### Exercise inputs:

★ ★ ★ ★

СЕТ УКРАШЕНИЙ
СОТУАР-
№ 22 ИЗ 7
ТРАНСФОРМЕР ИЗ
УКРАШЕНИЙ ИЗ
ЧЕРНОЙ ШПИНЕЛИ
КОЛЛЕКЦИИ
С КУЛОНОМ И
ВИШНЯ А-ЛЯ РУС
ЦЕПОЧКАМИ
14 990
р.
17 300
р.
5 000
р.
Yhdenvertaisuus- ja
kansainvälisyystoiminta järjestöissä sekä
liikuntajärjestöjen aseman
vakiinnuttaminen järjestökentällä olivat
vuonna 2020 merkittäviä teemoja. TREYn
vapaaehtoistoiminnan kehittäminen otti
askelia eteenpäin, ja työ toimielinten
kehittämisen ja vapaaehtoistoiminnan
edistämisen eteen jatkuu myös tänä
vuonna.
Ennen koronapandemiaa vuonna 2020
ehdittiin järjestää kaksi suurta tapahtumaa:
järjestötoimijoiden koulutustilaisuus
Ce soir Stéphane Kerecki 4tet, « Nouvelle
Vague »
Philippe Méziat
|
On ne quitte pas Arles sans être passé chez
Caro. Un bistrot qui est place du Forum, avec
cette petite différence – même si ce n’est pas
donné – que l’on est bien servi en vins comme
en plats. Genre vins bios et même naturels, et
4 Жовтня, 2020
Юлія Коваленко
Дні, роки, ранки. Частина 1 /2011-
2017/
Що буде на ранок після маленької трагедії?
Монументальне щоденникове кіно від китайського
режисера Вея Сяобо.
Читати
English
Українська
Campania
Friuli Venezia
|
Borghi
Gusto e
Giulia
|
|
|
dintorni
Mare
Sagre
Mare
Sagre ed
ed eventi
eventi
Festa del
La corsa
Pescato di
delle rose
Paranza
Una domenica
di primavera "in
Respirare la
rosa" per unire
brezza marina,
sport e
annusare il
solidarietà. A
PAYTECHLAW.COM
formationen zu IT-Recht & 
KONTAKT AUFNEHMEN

★ ★ ★ ★

### What you will do:
Each record above, from first to last, should be written out again exactly.

### Response to this exercise:
СЕТ УКРАШЕНИЙ
СОТУАР-
№ 22 ИЗ 7
ТРАНСФОРМЕР ИЗ
УКРАШЕНИЙ ИЗ
ЧЕРНОЙ ШПИНЕЛИ
КОЛЛЕКЦИИ
С КУЛОНОМ И
ВИШНЯ А-ЛЯ РУС
ЦЕПОЧКАМИ
14 990
р.
17 300
р.
5 000
р.
Yhdenvertaisuus- ja
kansainvälisyystoiminta järjestöissä sekä
liikuntajärjestöjen aseman
vakiinnuttaminen järjestökentällä olivat
vuonna 2020 merkittäviä teemoja. TREYn
vapaaehtoistoiminnan kehittäminen otti
askelia eteenpäin, ja työ toimielinten
kehittämisen ja vapaaehtoistoiminnan
edistämisen eteen jatkuu myös tänä
vuonna.
Ennen koronapandemiaa vuonna 2020
ehdittiin järjestää kaksi suurta tapahtumaa:
järjestötoimijoiden koulutustilaisuus
Ce soir Stéphane Kerecki 4tet, « Nouvelle
Vague »
Philippe Méziat
|
On ne quitte pas Arles sans être passé chez
Caro. Un bistrot qui est place du Forum, avec
cette petite différence – même si ce n’est pas
donné – que l’on est bien servi en vins comme
en plats. Genre vins bios et même naturels, et
4 Жовтня, 2020
Юлія Коваленко
Дні, роки, ранки. Частина 1 /2011-
2017/
Що буде на ранок після маленької трагедії?
Монументальне щоденникове кіно від китайського
режисера Вея Сяобо.
Читати
English
Українська
Campania
Friuli Venezia
|
Borghi
Gusto e
Giulia
|
|
|
dintorni
Mare
Sagre
Mare
Sagre ed
ed eventi
eventi
Festa del
La corsa
Pescato di
delle rose
Paranza
Una domenica
di primavera "in
Respirare la
rosa" per unire
brezza marina,
sport e
annusare il
solidarietà. A
PAYTECHLAW.COM
formationen zu IT-Recht & 
KONTAKT AUFNEHMEN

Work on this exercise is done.